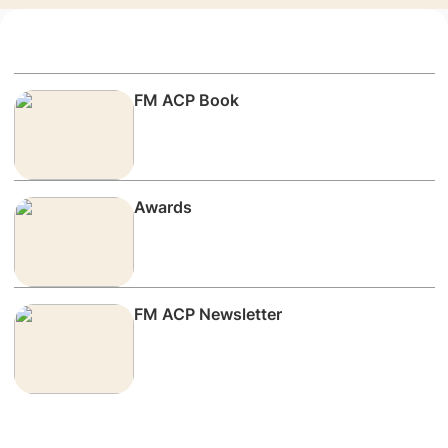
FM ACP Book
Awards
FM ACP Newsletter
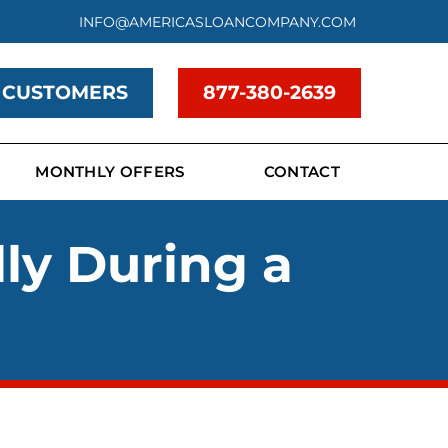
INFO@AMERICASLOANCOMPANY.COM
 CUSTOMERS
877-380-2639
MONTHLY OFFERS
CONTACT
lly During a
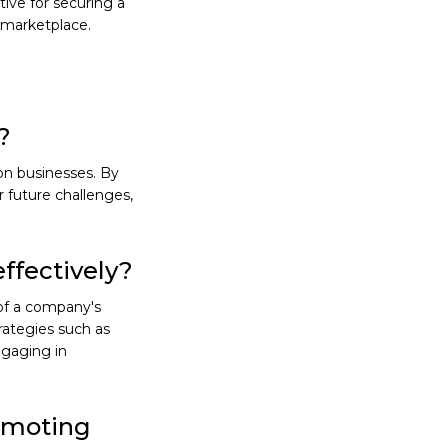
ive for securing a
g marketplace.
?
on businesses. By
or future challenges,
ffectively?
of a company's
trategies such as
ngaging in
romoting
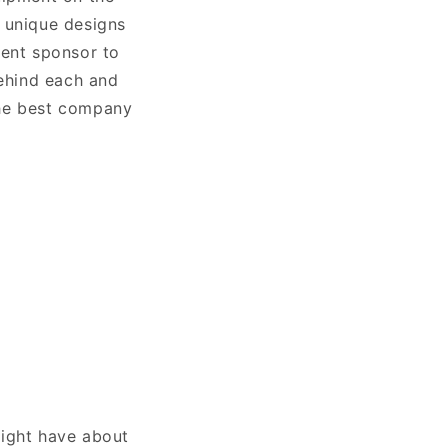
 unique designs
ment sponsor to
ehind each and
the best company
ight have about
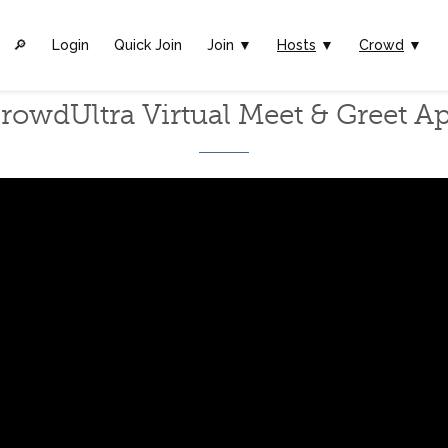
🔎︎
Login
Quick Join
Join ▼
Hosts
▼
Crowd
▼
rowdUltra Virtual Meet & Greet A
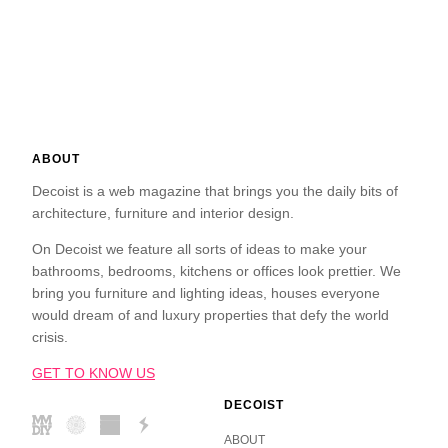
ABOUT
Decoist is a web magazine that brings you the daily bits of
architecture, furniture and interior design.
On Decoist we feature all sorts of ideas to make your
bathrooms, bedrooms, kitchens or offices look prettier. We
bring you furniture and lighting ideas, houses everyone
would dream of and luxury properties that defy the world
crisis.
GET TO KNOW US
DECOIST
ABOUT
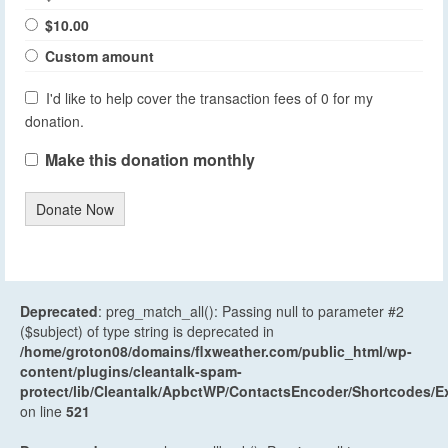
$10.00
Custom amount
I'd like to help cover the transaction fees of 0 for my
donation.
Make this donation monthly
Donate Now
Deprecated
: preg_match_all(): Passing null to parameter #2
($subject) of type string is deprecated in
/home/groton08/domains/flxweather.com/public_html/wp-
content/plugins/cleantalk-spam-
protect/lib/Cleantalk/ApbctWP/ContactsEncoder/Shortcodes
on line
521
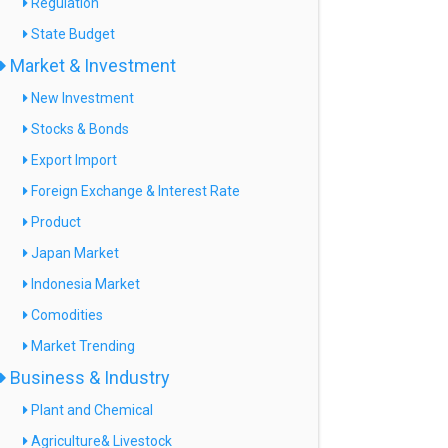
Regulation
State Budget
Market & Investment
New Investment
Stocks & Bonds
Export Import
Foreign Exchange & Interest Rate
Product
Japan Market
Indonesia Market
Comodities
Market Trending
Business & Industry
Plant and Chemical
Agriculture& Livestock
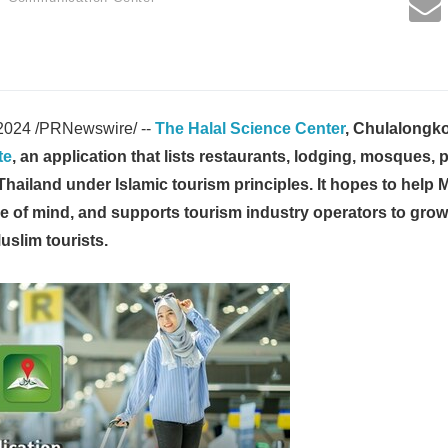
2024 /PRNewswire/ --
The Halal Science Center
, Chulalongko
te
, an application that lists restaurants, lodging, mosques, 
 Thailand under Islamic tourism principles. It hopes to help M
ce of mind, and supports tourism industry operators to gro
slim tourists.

=====

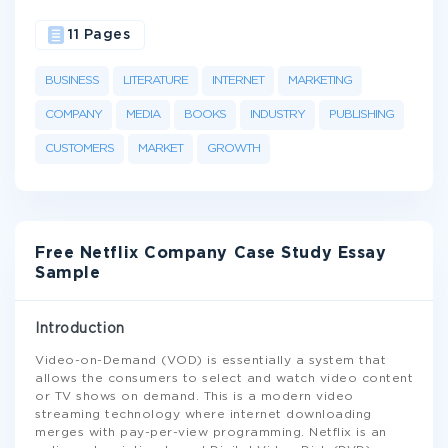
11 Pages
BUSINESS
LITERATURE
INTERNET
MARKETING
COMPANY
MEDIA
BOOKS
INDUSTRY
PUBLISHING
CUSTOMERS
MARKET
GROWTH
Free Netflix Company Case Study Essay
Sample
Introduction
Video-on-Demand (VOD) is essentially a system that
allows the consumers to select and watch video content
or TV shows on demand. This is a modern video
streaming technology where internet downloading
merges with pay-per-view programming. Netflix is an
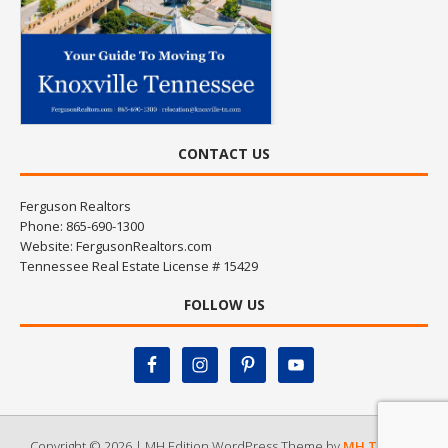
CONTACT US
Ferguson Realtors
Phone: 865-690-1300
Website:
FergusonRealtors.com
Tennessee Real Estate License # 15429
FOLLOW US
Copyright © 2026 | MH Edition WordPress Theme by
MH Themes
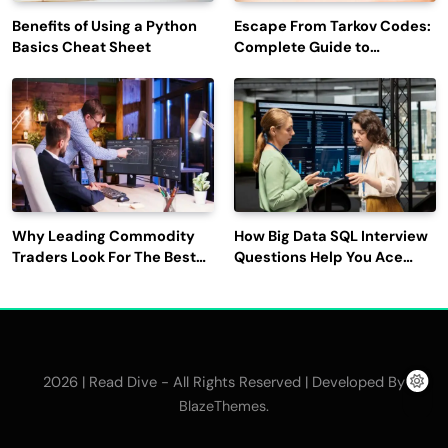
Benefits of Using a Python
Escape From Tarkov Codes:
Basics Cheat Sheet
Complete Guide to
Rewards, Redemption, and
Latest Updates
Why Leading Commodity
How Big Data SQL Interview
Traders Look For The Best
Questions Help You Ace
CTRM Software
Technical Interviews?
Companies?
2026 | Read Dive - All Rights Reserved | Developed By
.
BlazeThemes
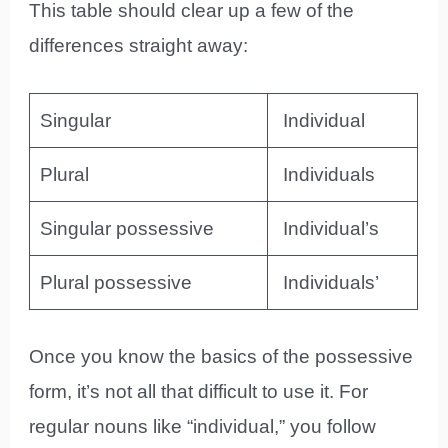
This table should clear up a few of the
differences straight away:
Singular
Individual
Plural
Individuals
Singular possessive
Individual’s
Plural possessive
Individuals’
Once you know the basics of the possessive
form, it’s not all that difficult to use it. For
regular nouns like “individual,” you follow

=====

### What you should do
In the material above, find each line containing the word "like" and copy it.

### Reply
I'd like to help cover the transaction fees of 0 for my
regular nouns like “individual,” you follow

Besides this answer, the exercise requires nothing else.